Все случилось между двумя и тремя часами ночи, пассажиры спали, но капитан Бургенфельдер с первым помощником появились довольно скоро, официально зафиксировав происшествие. Показания отца и О’Мэлли были должным образом занесены на бумагу и засвидетельствованы.
Сцена в каюте доктора впечаталась в память ирландца: русский великан стоял у двери — он отказался садиться — и улыбался несообразно серьезности происходящего, с видимым усилием отвечая на поставленные вопросы, остальные сидели вокруг стола, поодаль; скрипело перо в руках доктора, а на протяжении всей долгой пантомимы неподвижное юное тело, накрытое брезентом, лежало на кушетке в углу комнаты, где сгущались тени.
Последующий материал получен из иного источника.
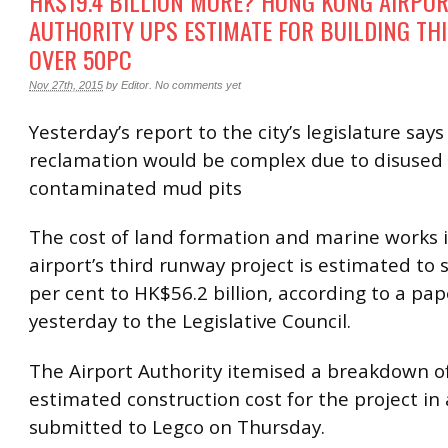
HK$19.4 BILLION MORE? HONG KONG AIRPO
AUTHORITY UPS ESTIMATE FOR BUILDING T
OVER 50PC
Nov 27th, 2015
by
Editor
.
No comments yet
Yesterday’s report to the city’s legislature says
reclamation would be complex due to disused
contaminated mud pits
The cost of land formation and marine works 
airport’s third runway project is estimated to 
per cent to HK$56.2 billion, according to a pa
yesterday to the Legislative Council.
The Airport Authority itemised a breakdown of 
estimated construction cost for the project in
submitted to Legco on Thursday.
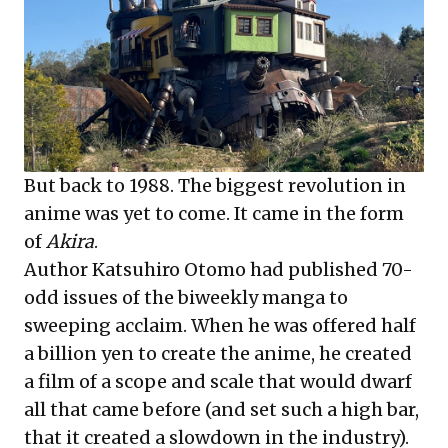
But back to 1988. The biggest revolution in
anime was yet to come. It came in the form
of
Akira
.
Author Katsuhiro Otomo had published 70-
odd issues of the biweekly manga to
sweeping acclaim. When he was offered half
a billion yen to create the anime, he created
a film of a scope and scale that would dwarf
all that came before (and set such a high bar,
that it created a slowdown in the industry).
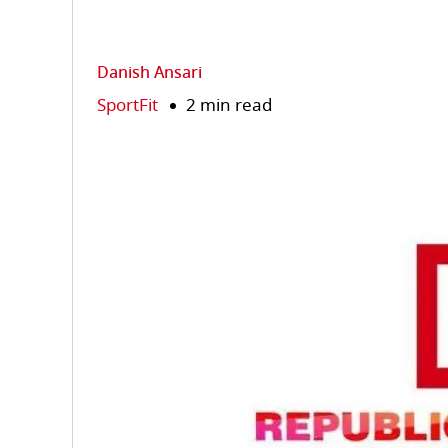
Danish Ansari
SportFit
2 min read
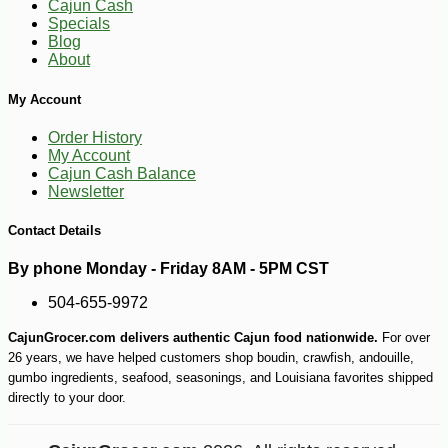
Cajun Cash
Specials
Blog
About
My Account
Order History
-10%
9
$
00
My Account
Cajun Cash Balance
Newsletter
Contact Details
By phone Monday - Friday 8AM - 5PM CST
504-655-9972
CajunGrocer.com delivers authentic Cajun food nationwide.
For over
26 years, we have helped customers shop boudin, crawfish, andouille,
gumbo ingredients, seafood, seasonings, and Louisiana favorites shipped
directly to your door.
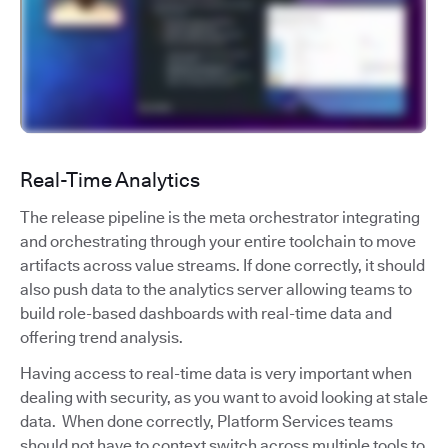
Real-Time Analytics
The release pipeline is the meta orchestrator integrating
and orchestrating through your entire toolchain to move
artifacts across value streams. If done correctly, it should
also push data to the analytics server allowing teams to
build role-based dashboards with real-time data and
offering trend analysis.
Having access to real-time data is very important when
dealing with security, as you want to avoid looking at stale
data. When done correctly, Platform Services teams
should not have to context switch across multiple tools to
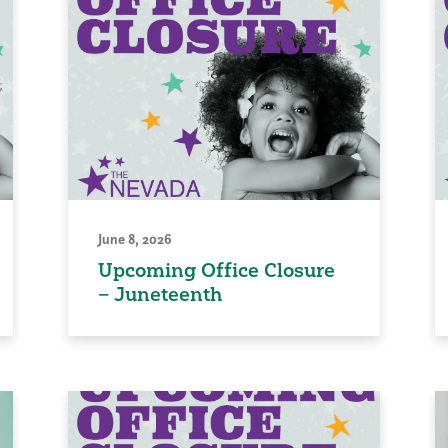
June 8, 2026
Upcoming Office Closure
– Juneteenth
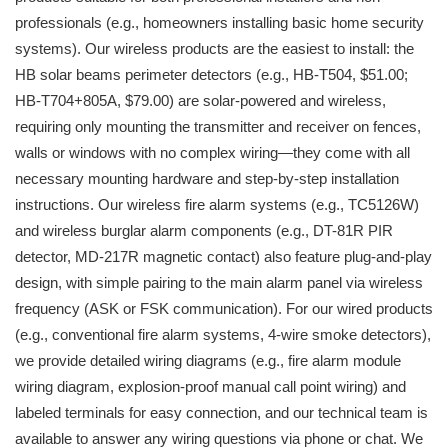
professionals (e.g., homeowners installing basic home security
systems). Our wireless products are the easiest to install: the
HB solar beams perimeter detectors (e.g., HB-T504, $51.00;
HB-T704+805A, $79.00) are solar-powered and wireless,
requiring only mounting the transmitter and receiver on fences,
walls or windows with no complex wiring—they come with all
necessary mounting hardware and step-by-step installation
instructions. Our wireless fire alarm systems (e.g., TC5126W)
and wireless burglar alarm components (e.g., DT-81R PIR
detector, MD-217R magnetic contact) also feature plug-and-play
design, with simple pairing to the main alarm panel via wireless
frequency (ASK or FSK communication). For our wired products
(e.g., conventional fire alarm systems, 4-wire smoke detectors),
we provide detailed wiring diagrams (e.g., fire alarm module
wiring diagram, explosion-proof manual call point wiring) and
labeled terminals for easy connection, and our technical team is
available to answer any wiring questions via phone or chat. We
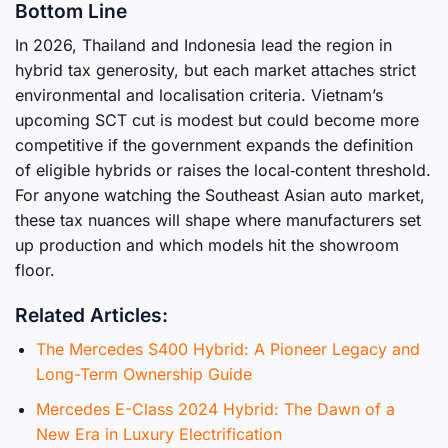
Bottom Line
In 2026, Thailand and Indonesia lead the region in
hybrid tax generosity, but each market attaches strict
environmental and localisation criteria. Vietnam’s
upcoming SCT cut is modest but could become more
competitive if the government expands the definition
of eligible hybrids or raises the local‑content threshold.
For anyone watching the Southeast Asian auto market,
these tax nuances will shape where manufacturers set
up production and which models hit the showroom
floor.
Related Articles:
The Mercedes S400 Hybrid: A Pioneer Legacy and
Long-Term Ownership Guide
Mercedes E-Class 2024 Hybrid: The Dawn of a
New Era in Luxury Electrification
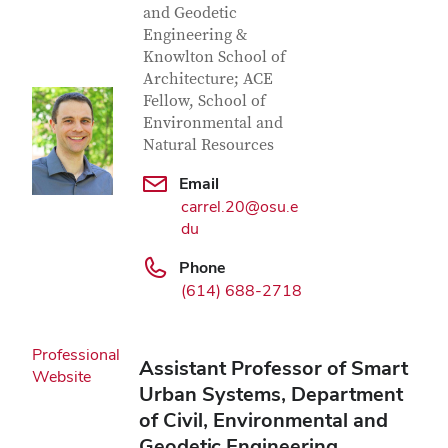
and Geodetic
Engineering &
Knowlton School of
Architecture; ACE
Fellow, School of
Environmental and
Natural Resources
Email
carrel.20@osu.e
du
Phone
(614) 688-2718
Professional
Assistant Professor of Smart
Website
Urban Systems, Department
of Civil, Environmental and
Geodetic Engineering,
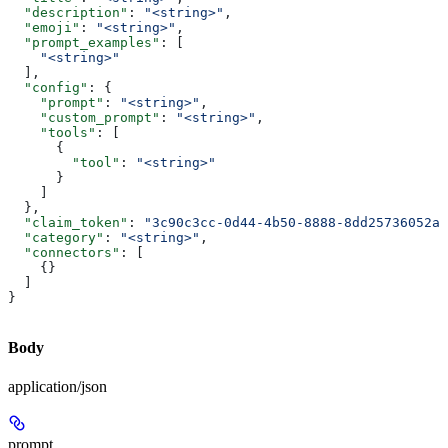
  "description"
: 
"<string>"
,
  "emoji"
: 
"<string>"
,
  "prompt_examples"
: [
    "<string>"
  ],
  "config"
: {
    "prompt"
: 
"<string>"
,
    "custom_prompt"
: 
"<string>"
,
    "tools"
: [
      {
        "tool"
: 
"<string>"
      }
    ]
  },
  "claim_token"
: 
"3c90c3cc-0d44-4b50-8888-8dd25736052a"
  "category"
: 
"<string>"
,
  "connectors"
: [
    {}
  ]
}
Body
application/json
prompt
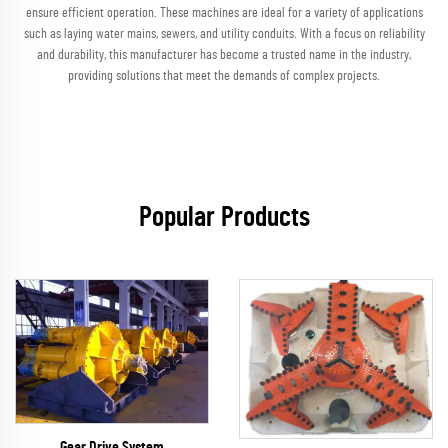
ensure efficient operation. These machines are ideal for a variety of applications
such as laying water mains, sewers, and utility conduits. With a focus on reliability
and durability, this manufacturer has become a trusted name in the industry,
providing solutions that meet the demands of complex projects.
Popular Products
Gear Drive System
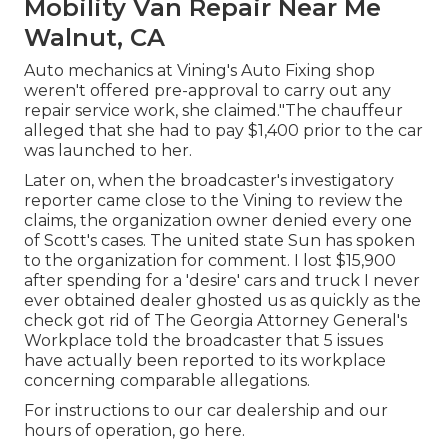
Mobility Van Repair Near Me
Walnut, CA
Auto mechanics at Vining's Auto Fixing shop
weren't offered pre-approval to carry out any
repair service work, she claimed."The chauffeur
alleged that she had to pay $1,400 prior to the car
was launched to her.
Later on, when the broadcaster's investigatory
reporter came close to the Vining to review the
claims, the organization owner denied every one
of Scott's cases. The united state Sun has spoken
to the organization for comment. I lost $15,900
after spending for a 'desire' cars and truck I never
ever obtained dealer ghosted us as quickly as the
check got rid of The Georgia Attorney General's
Workplace told the broadcaster that 5 issues
have actually been reported to its workplace
concerning comparable allegations.
For instructions to our car dealership and our
hours of operation,
go here
.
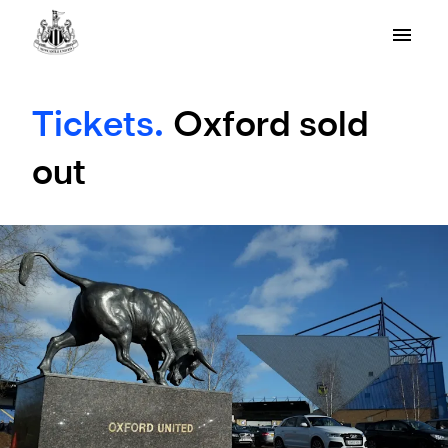
Tickets.
Oxford sold
out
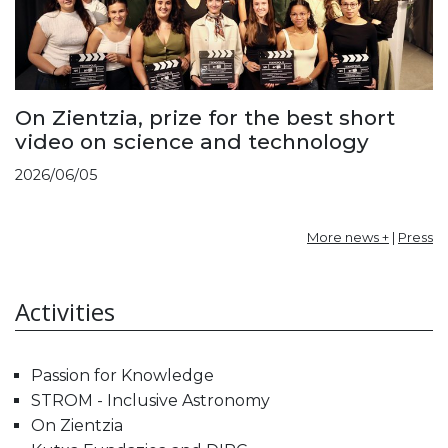
On Zientzia, prize for the best short
video on science and technology
2026/06/05
More news +
|
Press
Activities
Passion for Knowledge
STROM - Inclusive Astronomy
On Zientzia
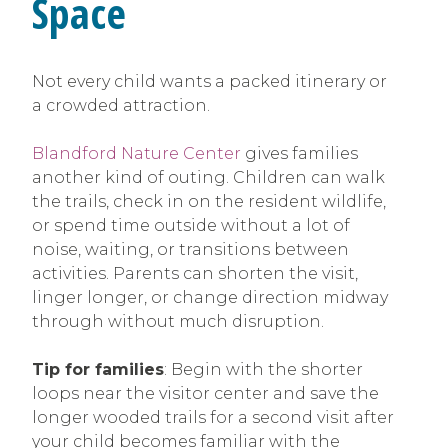
Space
Not every child wants a packed itinerary or
a crowded attraction.
Blandford Nature Center
gives families
another kind of outing. Children can walk
the trails, check in on the resident wildlife,
or spend time outside without a lot of
noise, waiting, or transitions between
activities. Parents can shorten the visit,
linger longer, or change direction midway
through without much disruption.
Tip for families
: Begin with the shorter
loops near the visitor center and save the
longer wooded trails for a second visit after
your child becomes familiar with the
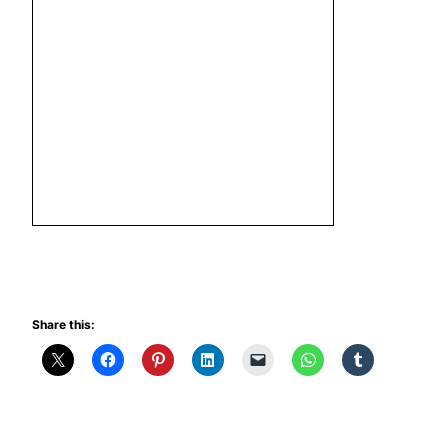
Share this:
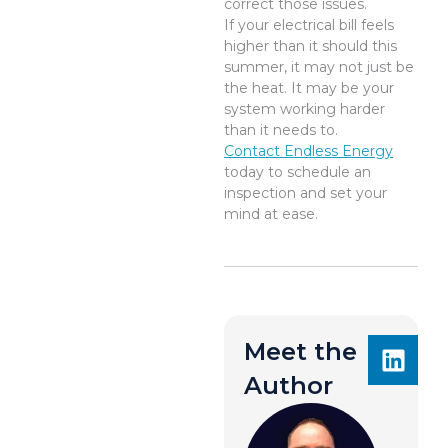
correct those issues.
If your electrical bill feels
higher than it should this
summer, it may not just be
the heat. It may be your
system working harder
than it needs to.
Contact Endless Energy
today to schedule an
inspection and set your
mind at ease.
Meet the
Author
Затем, когда открыли дверь, с легким свистом ворвался свежий ветерок, а на блестящих от росы досках палубы заалел отсвет занимающегося утра. Бросив на ирландца многозначительный взгляд, отец тут же вышел наружу.
Медицинский диагноз констатировал обморок с остановкой сердца, вызванной перевозбуждением; тело, по решению отца, должно было быть предано морю без промедления. Что и исполнили, когда солнце поднялось над высоким берегом Малой Азии.
Но глаза отца не провожали тело — они безотрывно глядели в другом направлении, туда, где лучи солнца касались за морскими волнами гор и дол Пелиона. Даже на всплеск он не повернул головы. Широким жестом, каким-то образом включившим и О’Мэлли, он указал через Эгейское море туда, где за горизонтом лежали берега северо-западной Аркадии, затем приветственно поднял обе руки к светлеющему небу, повернулся и спустился вниз, не сказав больше ни слова.
Еще несколько минут небольшая группа матросов и офицеров постояла с непокрытыми головами в некотором благоговейном недоумении, а затем и они молча покинули палубу, оставив ее ветру и восходящему солнцу.